Dan Replies:
Dear SP: If you were my son, you would enjoy playing with a wood stick. The cost of skates and the equipment needed to play the game safely is very expensive. Add to that the cost of ice time and most parents are making a sacrifice to have you play the game. At the skill level of a youth hockey player, a composite stick is no advantage to your game. Perhaps your teammates' parents have caved in to their player's wishes to have a composite, but that doesn't make it a need, only a want.
I suspect that if a stick manufacture came out with a $300 wood stick and an NHL star played with it, it would be a marketing success because we tend to equate price with value. There's a difference and it's no more clear than with composite sticks. If they were suddenly to all be priced at $5, no one would get caught dead playing with one.
Do your family's budget a favor and learn to play the game with a wooden stick. I guarantee it won't deter your path to the NHL.
Dear PF: Truth be told, in the hands of a professional player, composite sticks will add perhaps 5% to the speed of their shot. In the hands of a Squirt or a PeeWee, I don't think it will have any effect on the speed of his shot. Adam Oates prefers a wooden stick over composites because he says you have a better feel for the puck. I agree with Adam there is a better feel with a wooden stick. Therefore, I'd recommend a wooden stick over composites for that reason alone.
On the issue of cost, there is some talk in the NHL to prohibit the use of the composites. Not because they are more effective, but because of their cost. Teams' stick budgets have gone out of sight with their use. They break (and chip) as easily as wood and at 4 to 5 times the cost of a wood stick, the NHL teams' position is understandable. The Ducks' overspent their stick budget by December last season.

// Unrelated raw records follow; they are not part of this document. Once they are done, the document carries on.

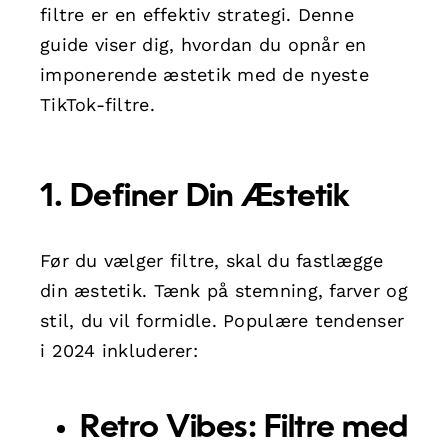
filtre er en effektiv strategi. Denne
guide viser dig, hvordan du opnår en
imponerende æstetik med de nyeste
TikTok-filtre.
1. Definer Din Æstetik
Før du vælger filtre, skal du fastlægge
din æstetik. Tænk på stemning, farver og
stil, du vil formidle. Populære tendenser
i 2024 inkluderer:
Retro Vibes:
Filtre med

Many defensemen are going back to wood sticks because, as you might have seen in the Stanley Cup playoffs, on several occasions a D-man's composite stick would break on a shot from the point, the puck would be recovered by the opposing team and now the D-man has to defend without a stick. It was at that moment that some of the players decided to go back to the more reliable wooden sticks, which wear out over time, but don't snap with the frequency of composites.